Print out the entries from the line containing "This screenshot has" through the last line, exactly, and print nothing else. Pictures are not copied.

-- Recorded data follows --

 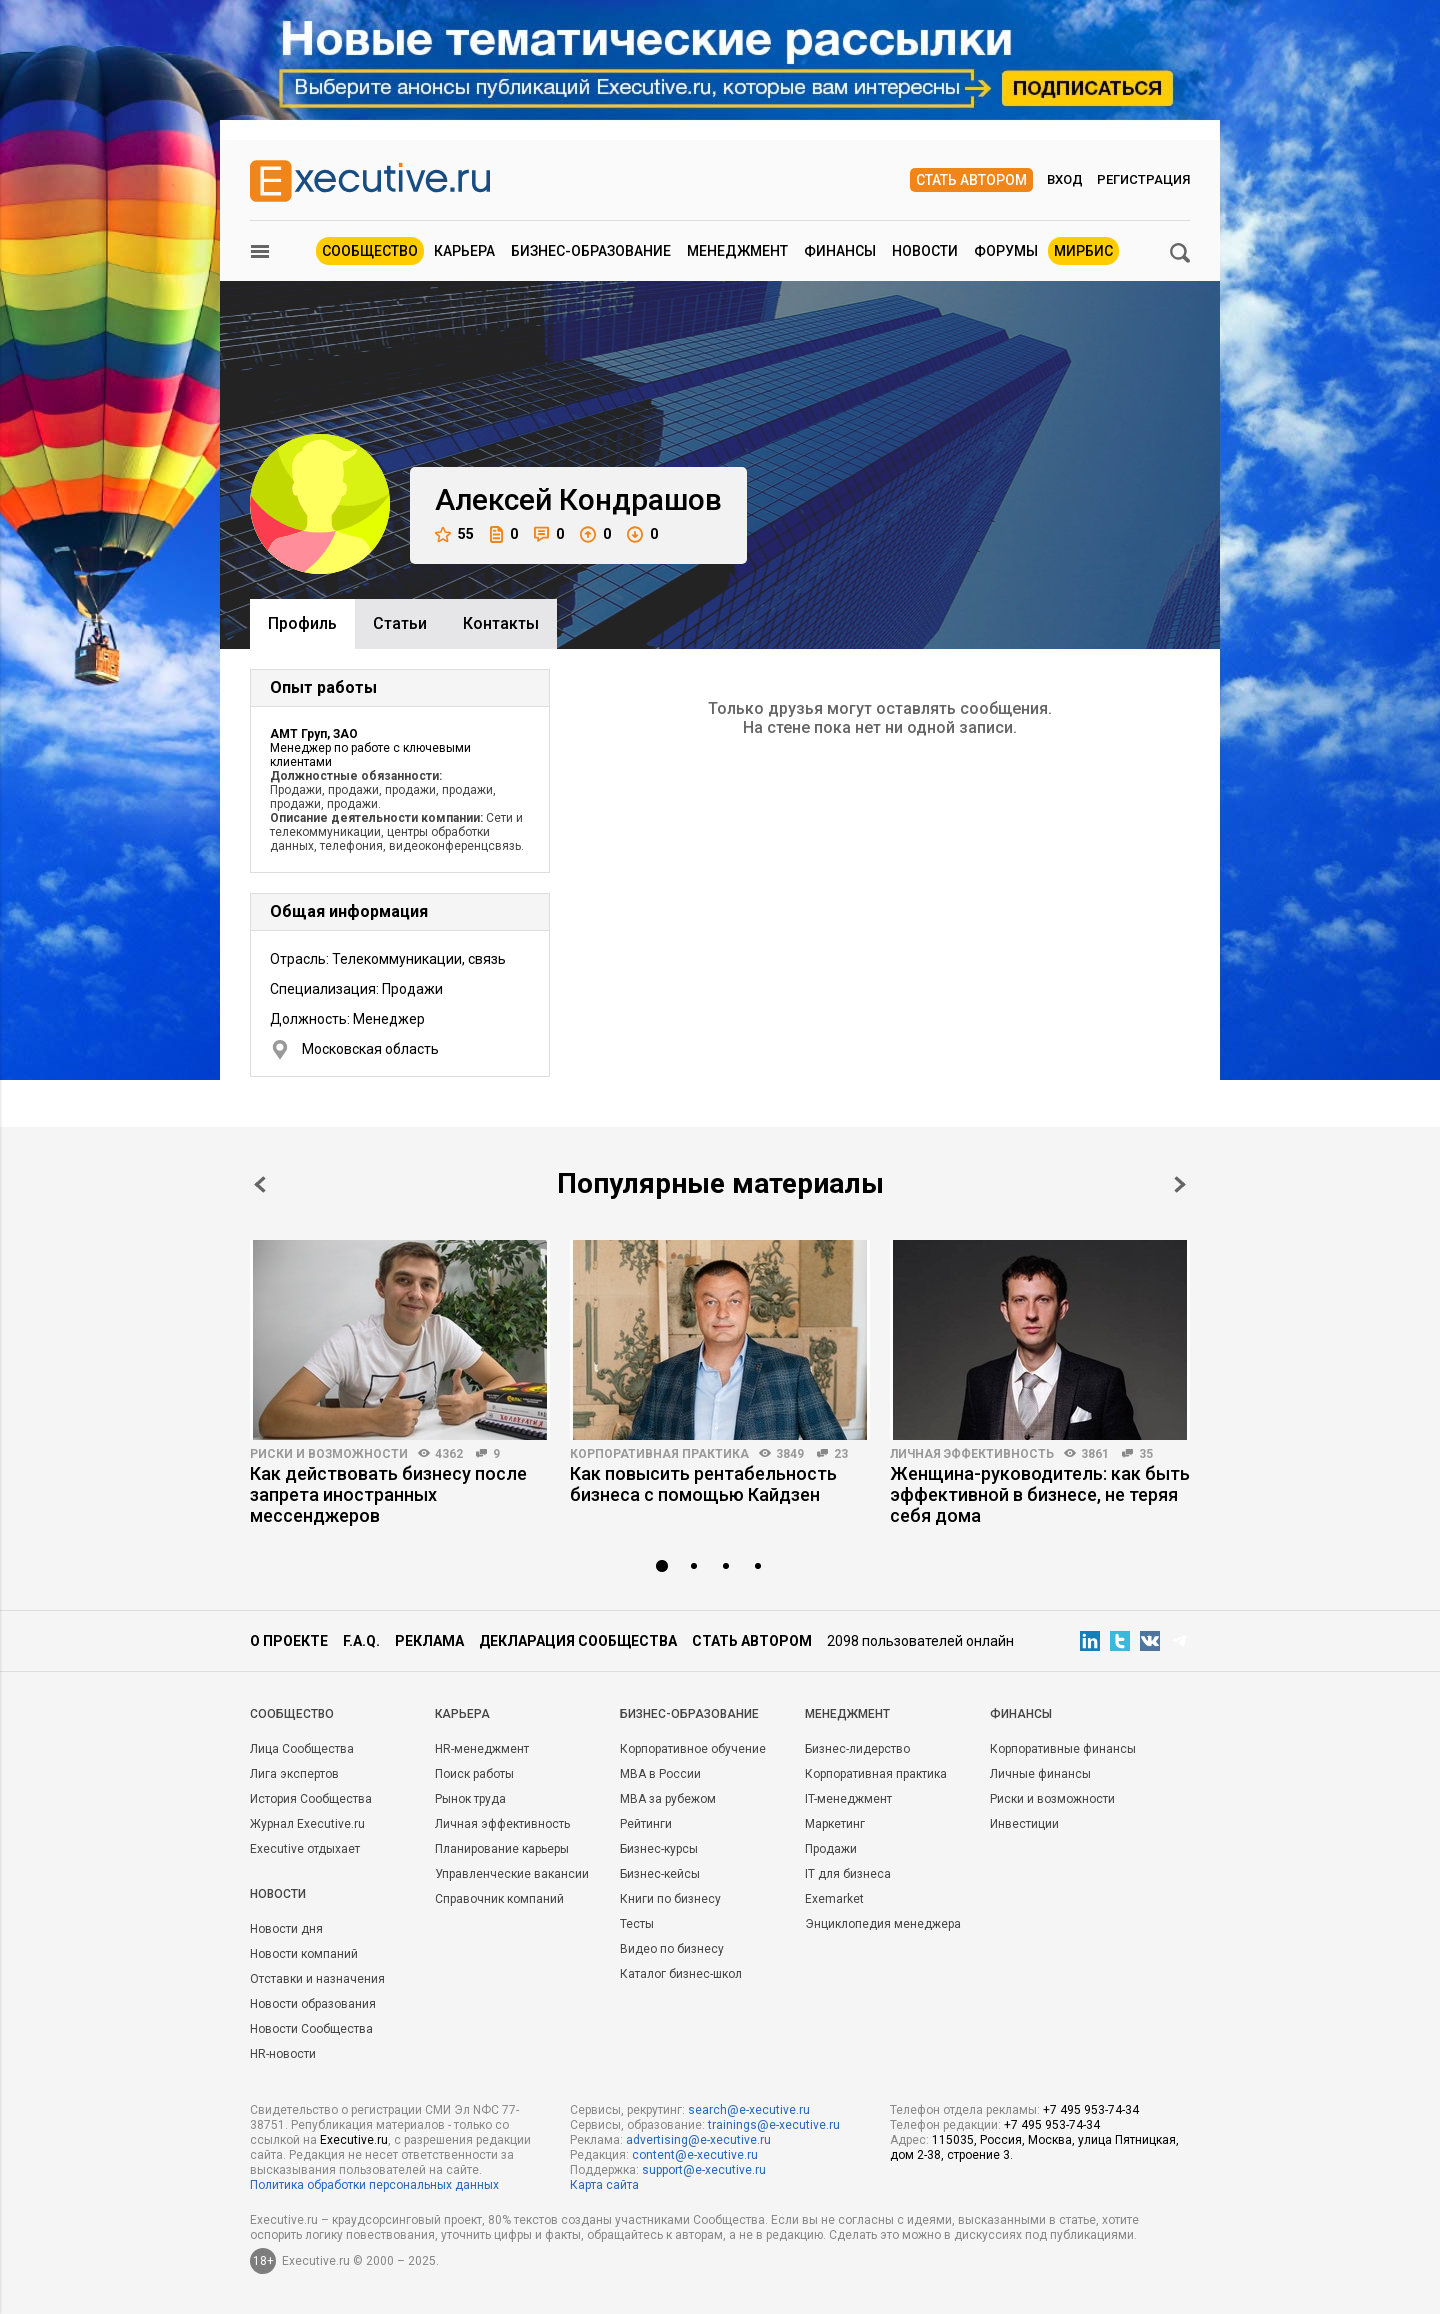 I want to click on 23, so click(x=841, y=1454).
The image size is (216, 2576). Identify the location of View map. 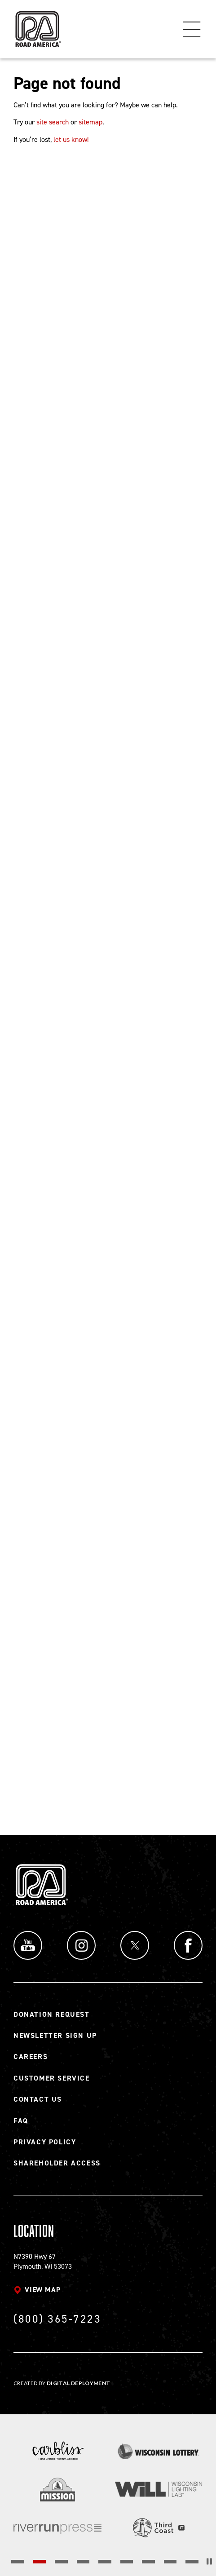
(42, 2289).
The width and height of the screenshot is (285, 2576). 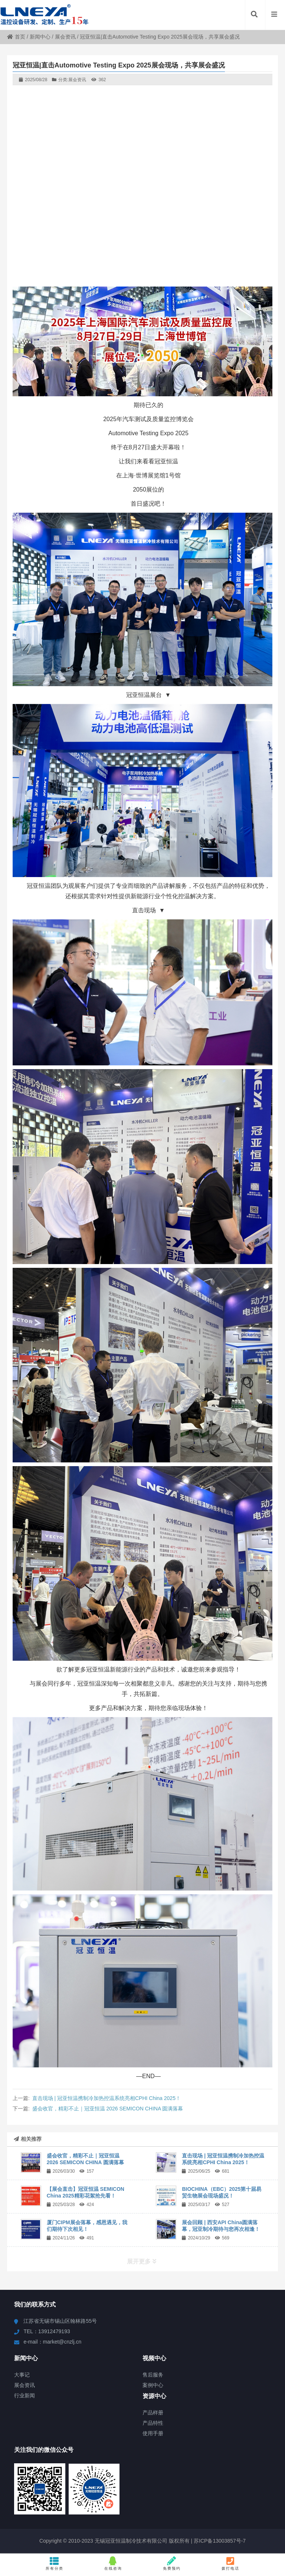 I want to click on 在线咨询, so click(x=113, y=2563).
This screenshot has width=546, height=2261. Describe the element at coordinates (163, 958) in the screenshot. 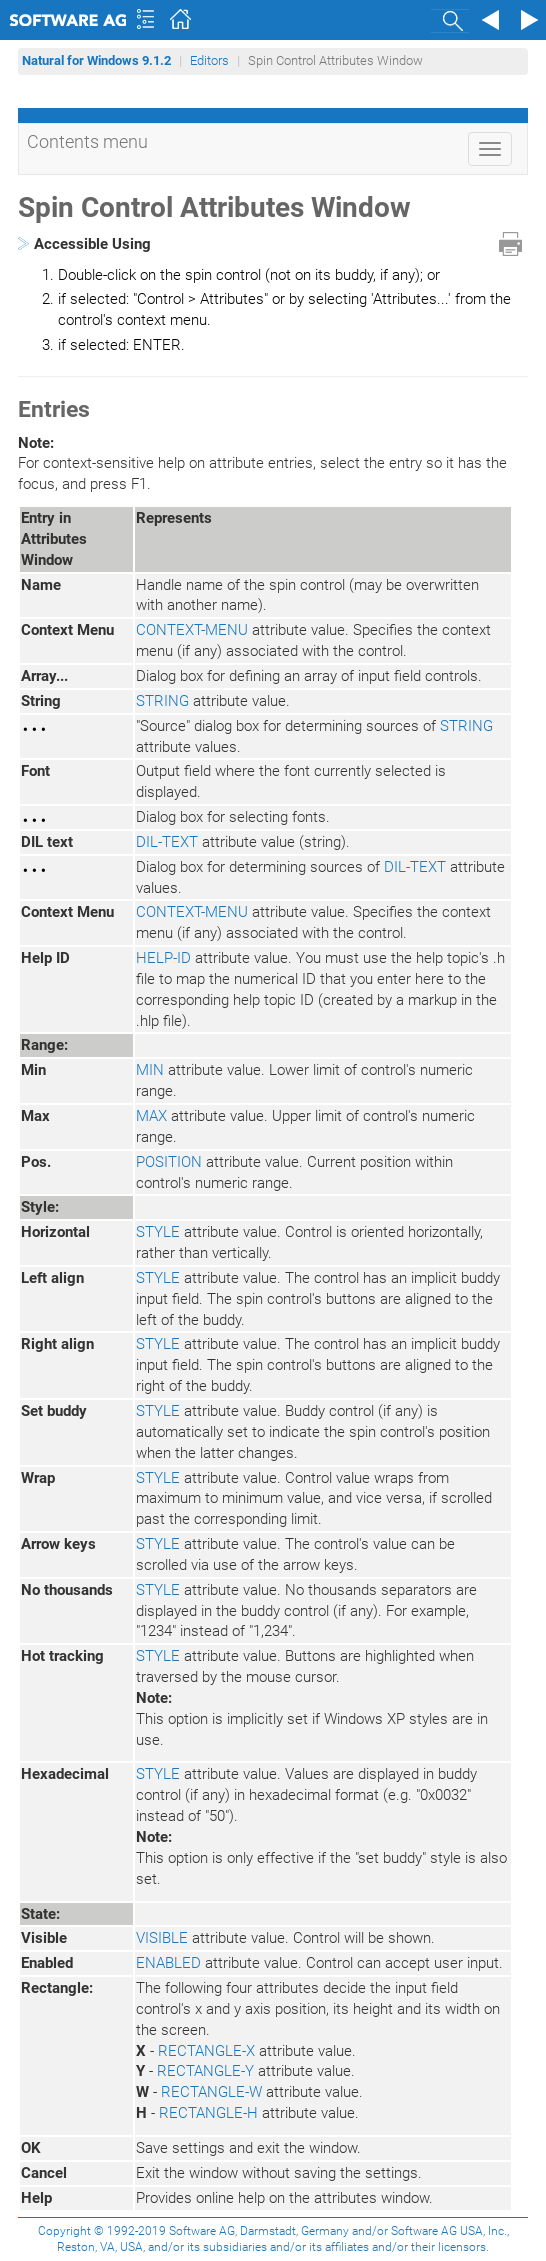

I see `HELP-ID` at that location.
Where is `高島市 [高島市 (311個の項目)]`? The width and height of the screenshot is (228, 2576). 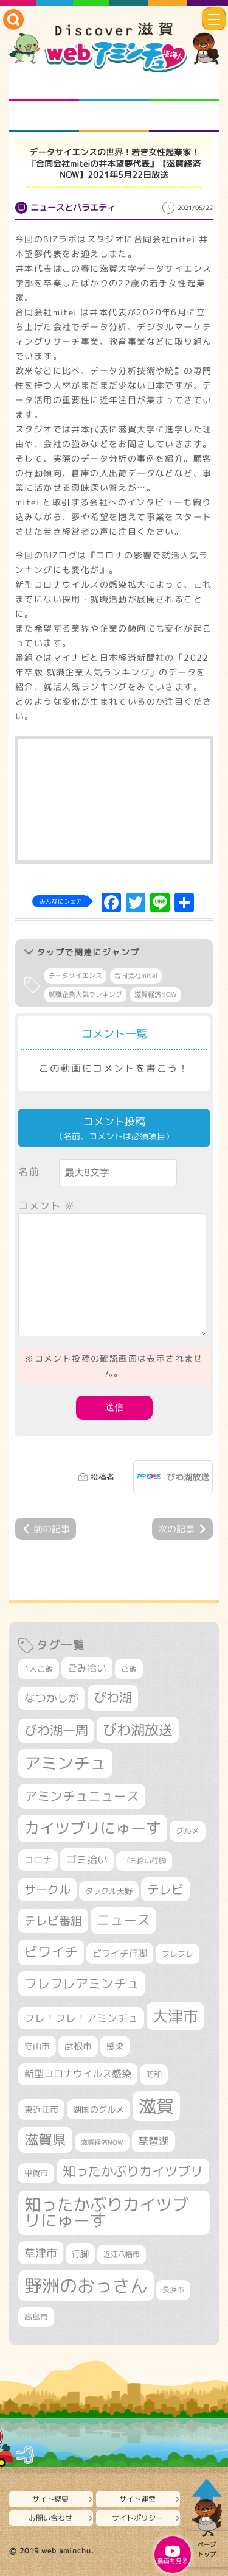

-- Recorded data concluded --

• _Written response_:
This screenshot has width=546, height=2261. Describe the element at coordinates (163, 958) in the screenshot. 

I see `HELP-ID` at that location.
Where is `高島市 [高島市 (311個の項目)]`? The width and height of the screenshot is (228, 2576). 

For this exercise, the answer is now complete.